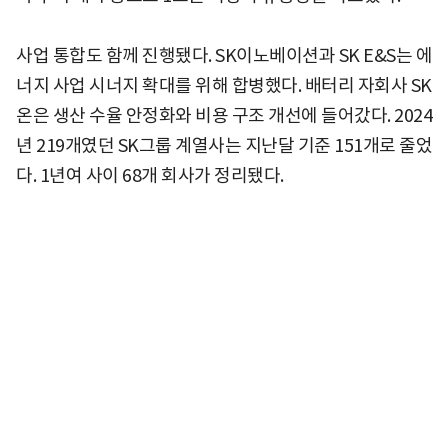
사업 통합도 함께 진행됐다. SK이노베이션과 SK E&S는 에
너지 사업 시너지 확대를 위해 합병했다. 배터리 자회사 SK
온은 생산 수율 안정화와 비용 구조 개선에 들어갔다. 2024
년 219개였던 SK그룹 계열사는 지난달 기준 151개로 줄었
다. 1년여 사이 68개 회사가 정리됐다.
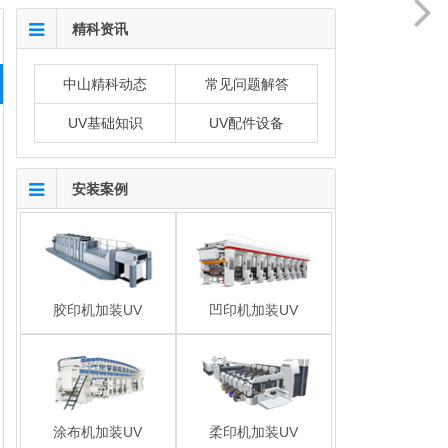
精科资讯
中山精科动态
常见问题解答
UV基础知识
UV配件设备
安装案例
胶印机加装UV
凹印机加装UV
涂布机加装UV
柔印机加装UV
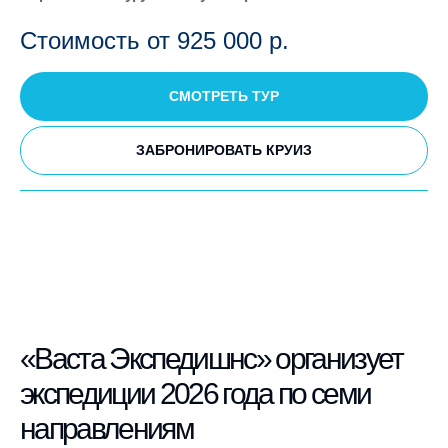
Стоимость от 925 000
р.
СМОТРЕТЬ ТУР
ЗАБРОНИРОВАТЬ КРУИЗ
«Васта Экспедишнс» организует
экспедиции 2026 года по семи
направлениям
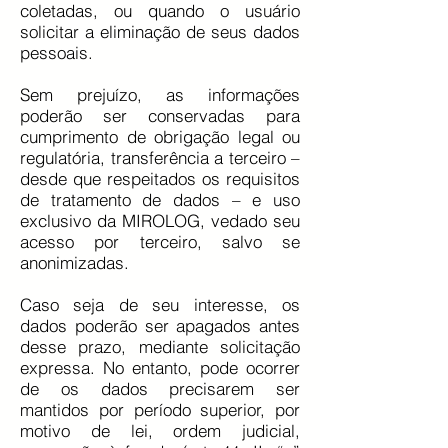
coletadas, ou quando o usuário
solicitar a eliminação de seus dados
pessoais.
Sem prejuízo, as informações
poderão ser conservadas para
cumprimento de obrigação legal ou
regulatória, transferência a terceiro –
desde que respeitados os requisitos
de tratamento de dados – e uso
exclusivo da MIROLOG, vedado seu
acesso por terceiro, salvo se
anonimizadas.
Caso seja de seu interesse, os
dados poderão ser apagados antes
desse prazo, mediante solicitação
expressa. No entanto, pode ocorrer
de os dados precisarem ser
mantidos por período superior, por
motivo de lei, ordem judicial,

____

**WHAT YOU WILL DO:** Spot the lines above that mention "terceiro" and copy them.

**RESPONSE TO THE TASK:**
regulatória, transferência a terceiro –
acesso por terceiro, salvo se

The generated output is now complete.